22.
Un sogno
Sogno sempre acqua, pesci, balene. Soprattutto balene.
Una volta però ho fatto un sogno così vivo che mi sembrava vero, e la mattina l’ho scritto. Era sicuramente successo, da qualche parte.
Mi trovavo in collina, appena dopo il tramonto. Era una collina brulla, non c’erano alberi ma solo cespugli, moltissimi cespugli. Il cielo era arancio. Dovevo scappare da qualcosa, non so cosa, e avevo in braccio due neonati. Pesavano molto, non riuscivo a correre con tutti e due in braccio. Allora pensavo: ne nascondo uno dietro a un cespuglio e porto in salvo l’altro, poi torno. Però quando tornavo non trovavo quello che avevo lasciato. Cercavo disperatamente finché non lo trovavo. Allora lo prendevo, e tornavo dove avevo lasciato il primo. Ma non lo trovavo più dove lo avevo lasciato, dietro un altro cespuglio, a valle. Così col secondo in braccio mi mettevo a cercare il primo, ma era pesante e dovevo lasciarlo. Finalmente trovavo il primo, grande sollievo, felicità, ma subito panico per aver lasciato il secondo. Tornavo a cercarlo, lasciando l’altro. Non lo trovavo. Ne perdevo sempre uno. Non so quante volte. Sempre, continuamente.
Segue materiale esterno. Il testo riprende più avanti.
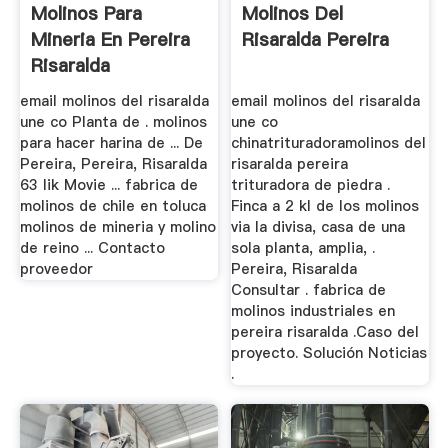
Molinos Para
Molinos Del
Mineria En Pereira
Risaralda Pereira
Risaralda
email molinos del risaralda
email molinos del risaralda
une co Planta de . molinos
une co
para hacer harina de ... De
chinatrituradoramolinos del
Pereira, Pereira, Risaralda
risaralda pereira
63 lik Movie ... fabrica de
trituradora de piedra .
molinos de chile en toluca
Finca a 2 kl de los molinos
molinos de mineria y molino
via la divisa, casa de una
de reino ... Contacto
sola planta, amplia, .
proveedor
Pereira, Risaralda
Consultar . fabrica de
molinos industriales en
pereira risaralda .Caso del
proyecto. Solución Noticias
.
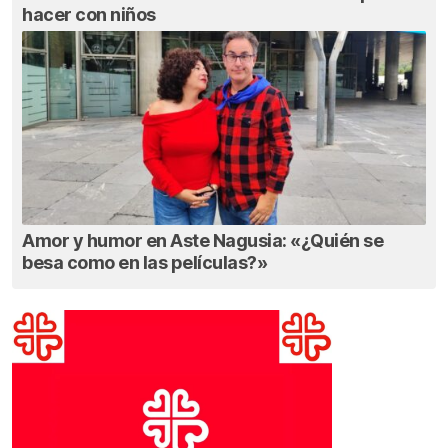
hacer con niños
Amor y humor en Aste Nagusia: «¿Quién se
besa como en las películas?»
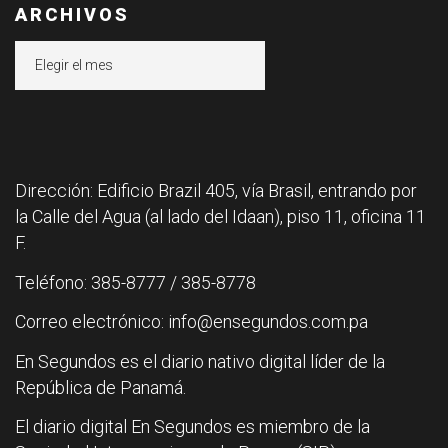
ARCHIVOS
Archivos
Dirección: Edificio Brazil 405, vía Brasil, entrando por
la Calle del Agua (al lado del Idaan), piso 11, oficina 11
F.
Teléfono: 385-8777 / 385-8778
Correo electrónico: info@ensegundos.com.pa
En Segundos es el diario nativo digital líder de la
República de Panamá.
El diario digital En Segundos es miembro de la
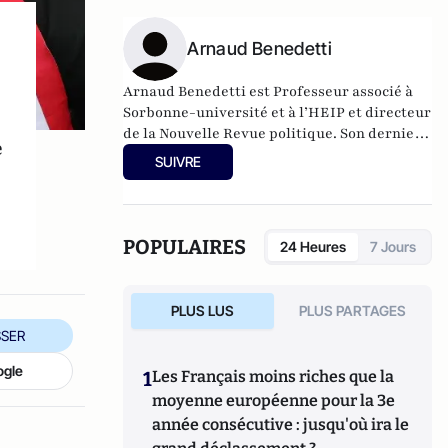
de Guylain Chevrier, juillet 2017, 270 pages.
Arnaud Benedetti
Arnaud Benedetti est Professeur associé à
Sorbonne-université et à l’HEIP et directeur
de la Nouvelle Revue politique.
Son dernier
e
ouvrage
, "Comment sont morts les
SUIVRE
politiques ? Le grand malaise du pouvoir",
est publié aux éditions du Cerf (4 Novembre
2021).
POPULAIRES
24 Heures
7 Jours
PLUS LUS
PLUS PARTAGES
SER
ogle
1
Les Français moins riches que la
moyenne européenne pour la 3e
année consécutive : jusqu'où ira le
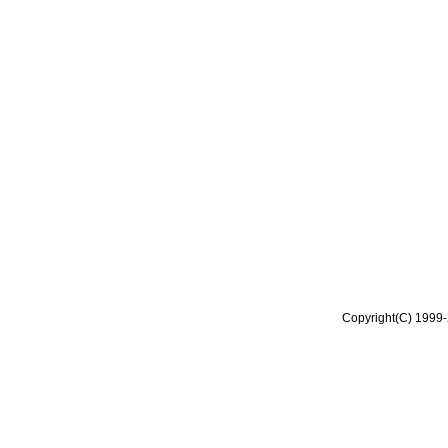
Copyright(C) 1999-2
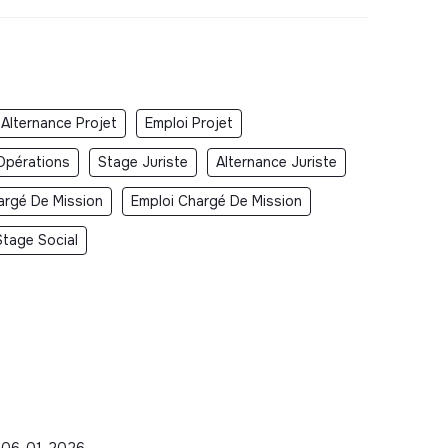
Alternance Projet
Emploi Projet
Opérations
Stage Juriste
Alternance Juriste
argé De Mission
Emploi Chargé De Mission
Stage Social
 - 06-01-2026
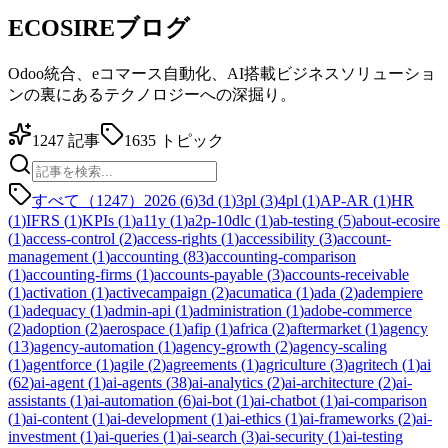
ECOSIREブログ
Odoo統合、eコマース自動化、AI搭載ビジネスソリューショ
ンの裏にあるテクノロジーへの深掘り。
1247
記事
1635
トピック
すべて（1247）
2026
(
6
)
3d
(
1
)
3pl
(
3
)
4pl
(
1
)
AP-AR
(
1
)
HR
(
1
)
IFRS
(
1
)
KPIs
(
1
)
a11y
(
1
)
a2p-10dlc
(
1
)
ab-testing
(
5
)
about-ecosire
(
1
)
access-control
(
2
)
access-rights
(
1
)
accessibility
(
3
)
account-
management
(
1
)
accounting
(
83
)
accounting-comparison
(
1
)
accounting-firms
(
1
)
accounts-payable
(
3
)
accounts-receivable
(
1
)
activation
(
1
)
activecampaign
(
2
)
acumatica
(
1
)
ada
(
2
)
adempiere
(
1
)
adequacy
(
1
)
admin-api
(
1
)
administration
(
1
)
adobe-commerce
(
2
)
adoption
(
2
)
aerospace
(
1
)
afip
(
1
)
africa
(
2
)
aftermarket
(
1
)
agency
(
13
)
agency-automation
(
1
)
agency-growth
(
2
)
agency-scaling
(
1
)
agentforce
(
1
)
agile
(
2
)
agreements
(
1
)
agriculture
(
3
)
agritech
(
1
)
ai
(
62
)
ai-agent
(
1
)
ai-agents
(
38
)
ai-analytics
(
2
)
ai-architecture
(
2
)
ai-
assistants
(
1
)
ai-automation
(
6
)
ai-bot
(
1
)
ai-chatbot
(
1
)
ai-comparison
(
1
)
ai-content
(
1
)
ai-development
(
1
)
ai-ethics
(
1
)
ai-frameworks
(
2
)
ai-
investment
(
1
)
ai-queries
(
1
)
ai-search
(
3
)
ai-security
(
1
)
ai-testing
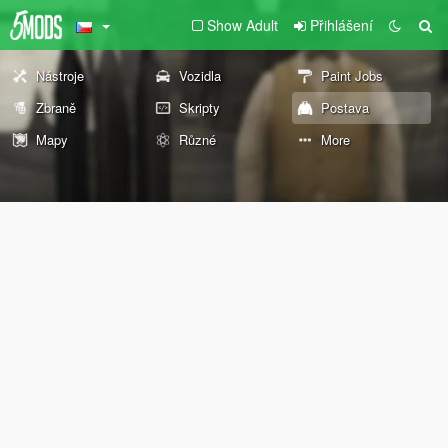
Show Adult
Přihlášení
Nástroje
Vozidla
Paint Jobs
Zbraně
Skripty
Postava
Mapy
Různé
More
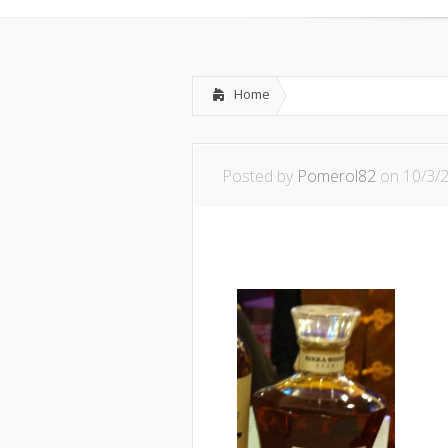
Home
Posted by
Pomerol82
on 10/3/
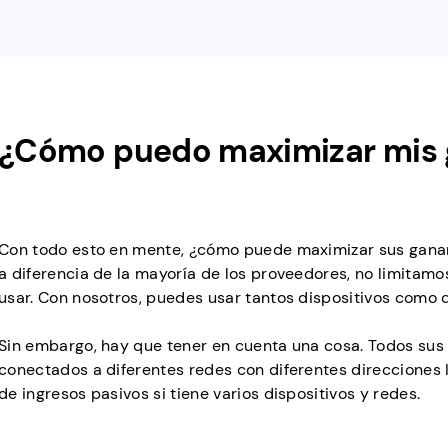
¿Cómo puedo maximizar mis 
Con todo esto en mente, ¿cómo puede maximizar sus ganan
a diferencia de la mayoría de los proveedores, no limitamo
usar. Con nosotros, puedes usar tantos dispositivos como q
Sin embargo, hay que tener en cuenta una cosa. Todos sus
conectados a diferentes redes con diferentes direcciones I
de ingresos pasivos si tiene varios dispositivos y redes.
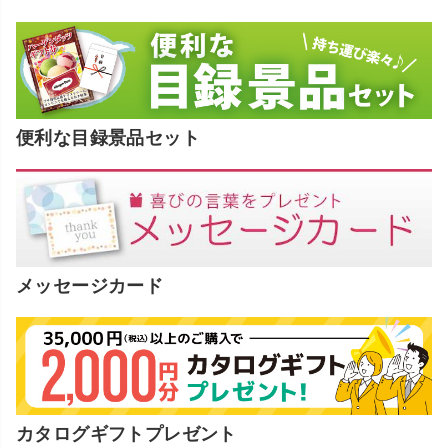
便利な目録景品セット
メッセージカード
カタログギフトプレゼント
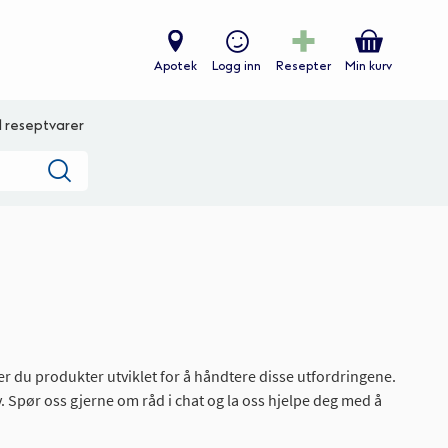
Apotek
Logg inn
Resepter
Min kurv
ll reseptvarer
Søk
ner du produkter utviklet for å håndtere disse utfordringene.
Spør oss gjerne om råd i chat og la oss hjelpe deg med å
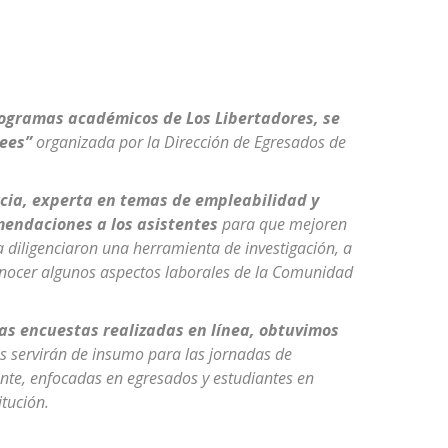
rogramas académicos de Los Libertadores, se
sees”
organizada por la Dirección de Egresados de
rcia, experta en temas de empleabilidad y
mendaciones a los asistentes
para que mejoren
da diligenciaron una herramienta de investigación, a
onocer algunos aspectos laborales de la Comunidad
as encuestas realizadas en línea, obtuvimos
les servirán de insumo para las jornadas de
ante, enfocadas en egresados y estudiantes en
itución.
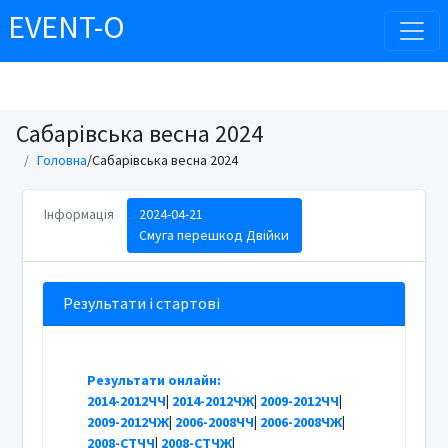
EVENT-O
Сабарівська весна 2024
Головна
/Сабарівська весна 2024
Інформація
2024-04-21
Смуга перешкод Двійки
Результати і стартові
Результати онлайн:
2014-2012ЧЧ
|
2014-2012ЧЖ
|
2009-2012ЧЧ
|
2009-2012ЧЖ
|
2006-2008ЧЧ
|
2006-2008ЧЖ
|
2008-СТЧЧ
|
2008-СТЧЖ
|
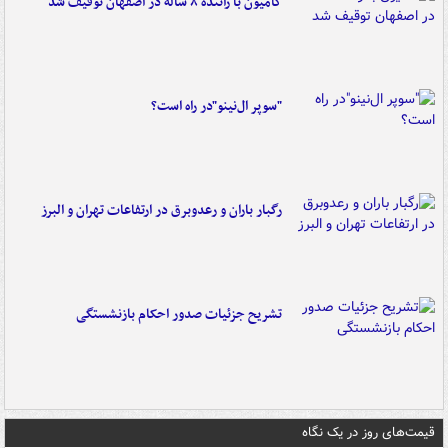
کامیون با راننده ۸ ساله در اصفهان توقیف شد
"سوپر ال‌نینو"در راه است؟
رگبار باران و رعدوبرق در ارتفاعات تهران و البرز
تشریح جزئیات صدور احکام بازنشستگی
قیمت‌های روز در یک نگاه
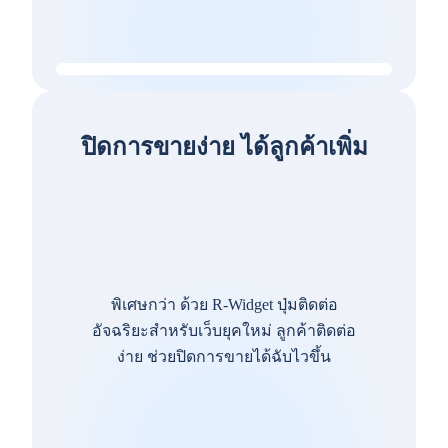
ปิดการขายง่าย ได้ลูกค้าเพิ่ม
พิเศษกว่า ด้วย R-Widget ปุ่มติดต่อ
อัจฉริยะสำหรับเว็บยุคใหม่ ลูกค้าติดต่อ
ง่าย ช่วยปิดการขายได้ฉับไวขึ้น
Ho pensato, mentre scrivevo il sogno per fare pace con lui, che quando ho saputo di essere incinta di due bambini facevo molta fatica a immaginarli insieme, a parlarci insieme. Quando si parla, si parla sempre a una persona alla volta. A parte i comizi, certo, ma lì si è di fronte a una moltitudine di sconosciuti. Quando ci si rivolge a chi si ama, intendo, è sempre uno. È difficilissimo immaginare di dire ti amo a due. Insieme. Facevo molta fatica, quando ero incinta, a dire a due persone insieme: vi amo. È strano. È difficile. È davvero insolito. Rivolgersi a due, a volte, è troppo. Non ti senti capace. Non ti senti all’altezza. Non sai a chi chiedere aiuto.